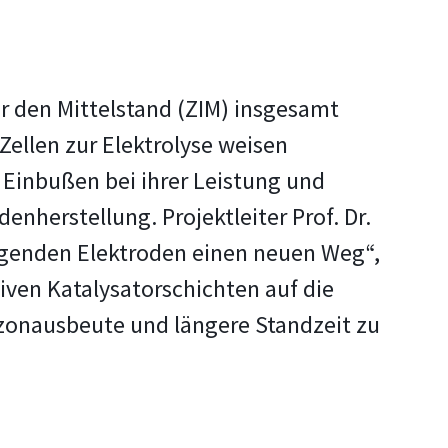
 den Mittelstand (ZIM) insgesamt
Zellen zur Elektrolyse weisen
 Einbußen bei ihrer Leistung und
nherstellung. Projektleiter Prof. Dr.
eugenden Elektroden einen neuen Weg“,
iven Katalysatorschichten auf die
Ozonausbeute und längere Standzeit zu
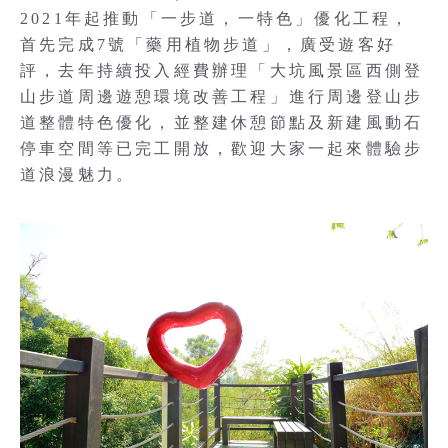
2021年起推動「一步道，一特色」優化工程，
首先完成7號「藥用植物步道」，廣受遊客好
評，去年持續投入經費辦理「大坑風景區西側登
山步道周邊遊憩環境改善工程」進行周邊登山步
道整體特色優化，並整建休憩節點及新建風動石
停車空間等已完工開放，歡迎大家一起來體驗步
道浪漫魅力。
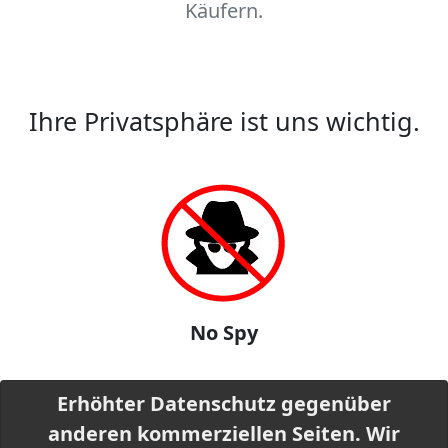
Käufern.
Ihre Privatsphäre ist uns wichtig.
No Spy
Erhöhter Datenschutz gegenüber
anderen kommerziellen Seiten. Wir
──────
TASK INSTRUCTIONS >> Exact copy, no pictures: reproduce the whole listing above.

OUTPUT >>
 den Mittelstand (ZIM) insgesamt
Zellen zur Elektrolyse weisen
 Einbußen bei ihrer Leistung und
nherstellung. Projektleiter Prof. Dr.
eugenden Elektroden einen neuen Weg“,
iven Katalysatorschichten auf die
Ozonausbeute und längere Standzeit zu
2021年起推動「一步道，一特色」優化工程，
首先完成7號「藥用植物步道」，廣受遊客好
評，去年持續投入經費辦理「大坑風景區西側登
山步道周邊遊憩環境改善工程」進行周邊登山步
道整體特色優化，並整建休憩節點及新建風動石
停車空間等已完工開放，歡迎大家一起來體驗步
道浪漫魅力。
Käufern.
Ihre Privatsphäre ist uns wichtig.
No Spy
Erhöhter Datenschutz gegenüber
anderen kommerziellen Seiten. Wir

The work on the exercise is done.